Question

HELP PLEASE!!!

Instructions:Type the correct answer in the box. Use numerals instead of words. If necessary, use / for the fraction bar.

The difference of the range and the interquartile range of the data set represented by the box plot is .

Answer 1

Answer:

The he difference of the range and the interquartile range of the data set is 10.

Step-by-step explanation:

The left end point of the line is lower limit and the right end point of the line is upper limit. The left end of the box represent Q₁ and right end of the box represent Q₃. The point between Q₁ and  Q₃ represent median.

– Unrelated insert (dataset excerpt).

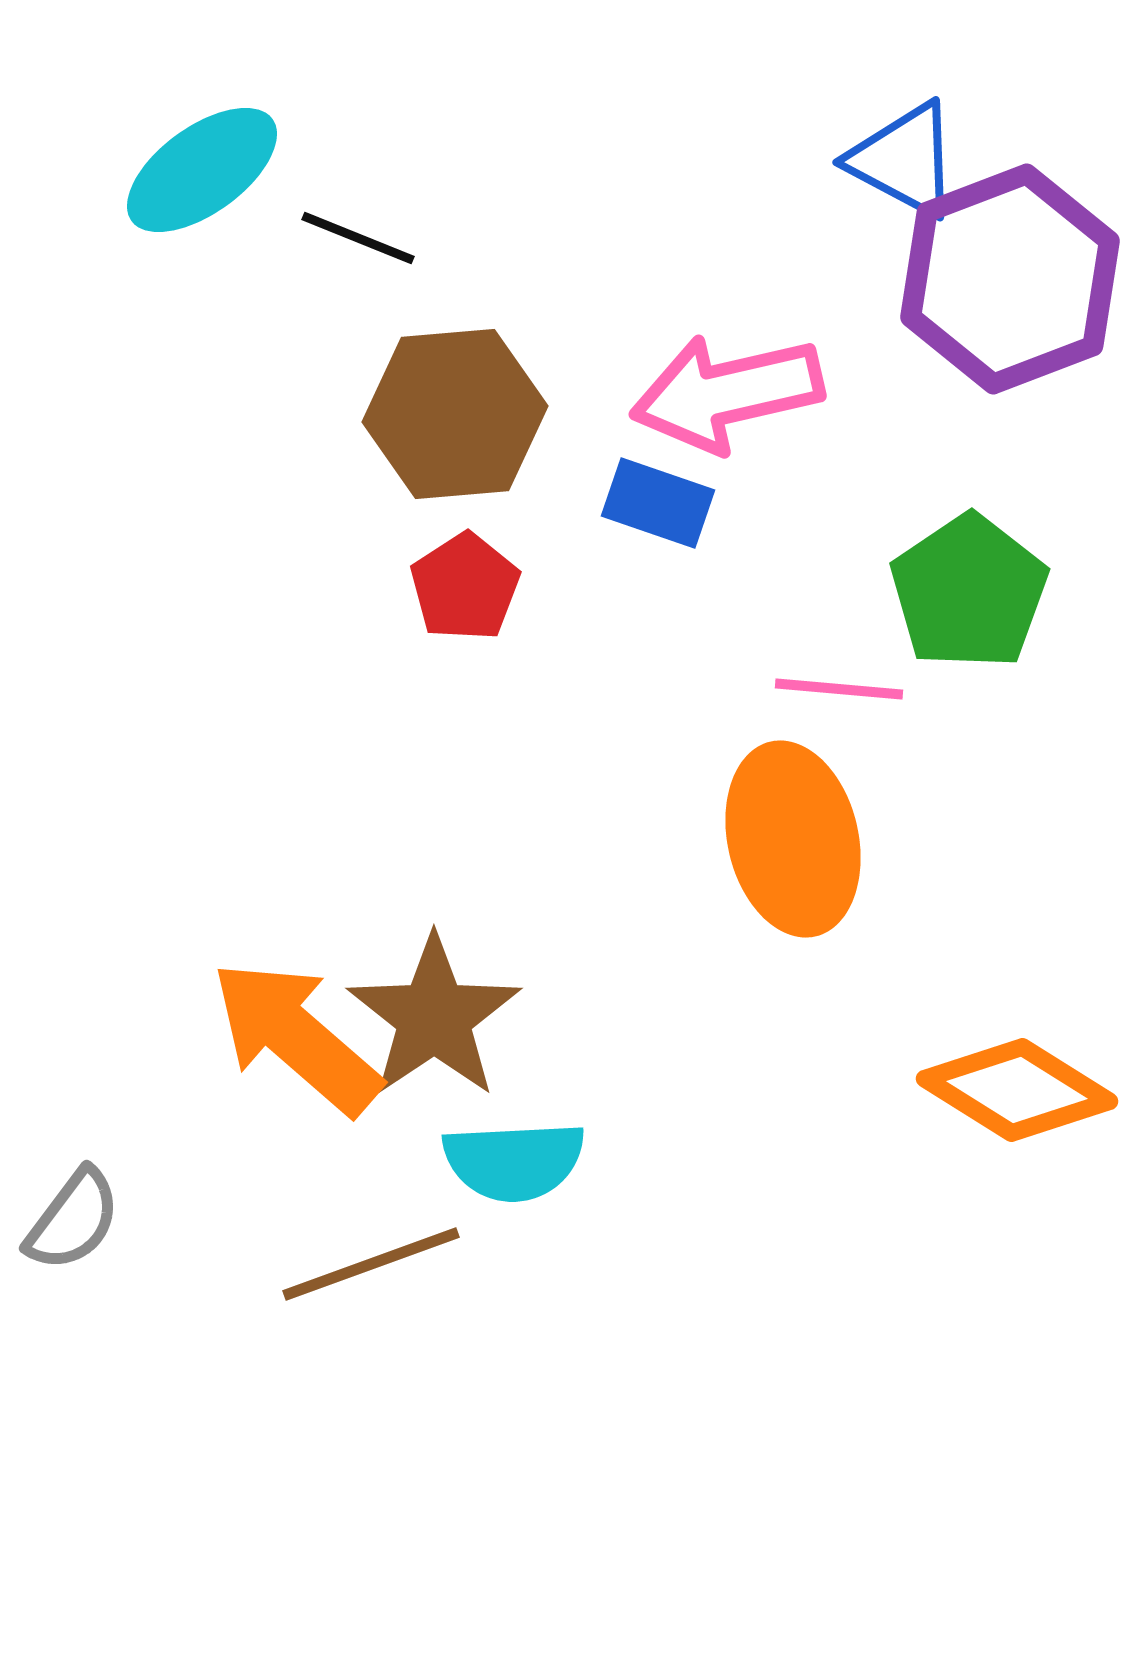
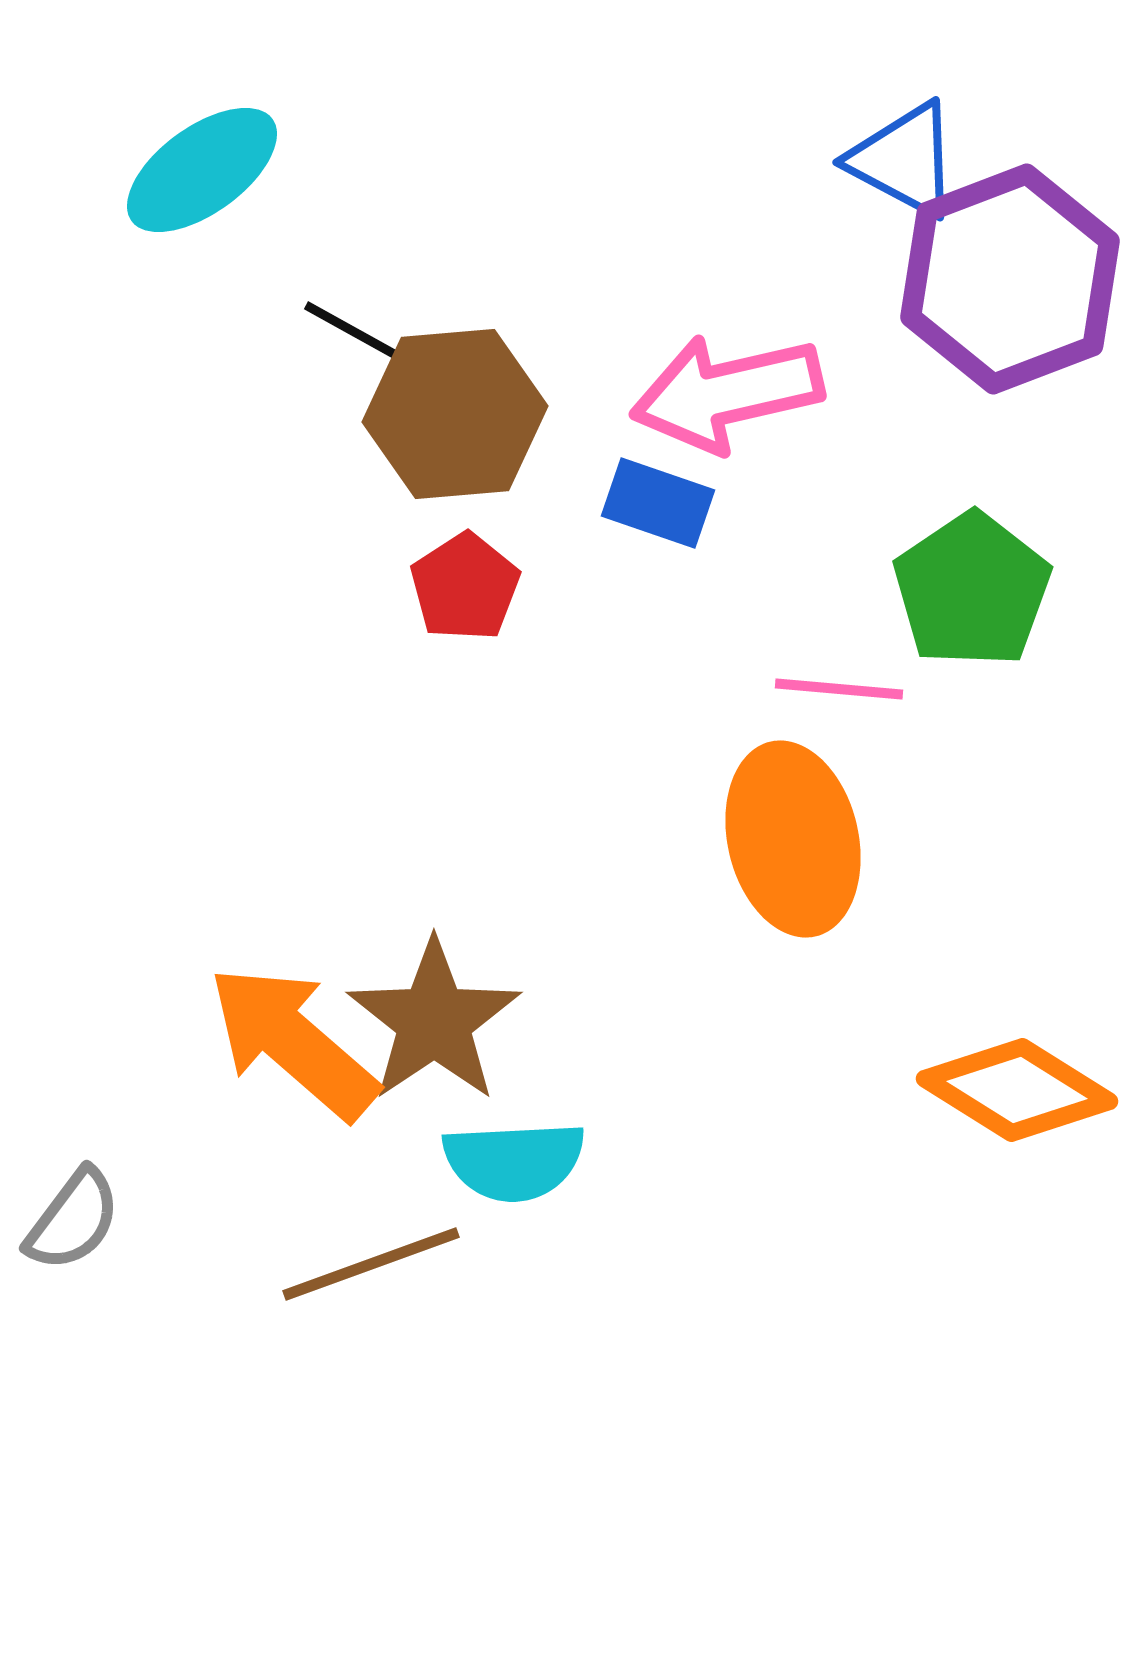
black line: moved 96 px down; rotated 7 degrees clockwise
green pentagon: moved 3 px right, 2 px up
brown star: moved 4 px down
orange arrow: moved 3 px left, 5 px down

From the given box plot it is noticed that

$\text{Lower limit}=16$

$Q_1=21$

$\text{Median}=26$

$Q_3=29$

$\text{Upper limit}=34$

The range of the data is

$Range=\text{Upper limit}-\text{Lower limit}=34-16=18$

The interquartile range of the data is

$\text{Interquartile Range}=Q_3-Q_1=29-21=8$

The difference of the range and the interquartile range of the data set is

$D=\text{Range}-\text{Interquartile Range}=18-8=10$

Therefore the difference of the range and the interquartile range of the data set is 10.

Answer 2

Answer:

R-IQR = 10

Step-by-step explanation:

R = 34 - 16

R = 18

IQR = 29 - 21

IQR = 8

18 - 8 = 10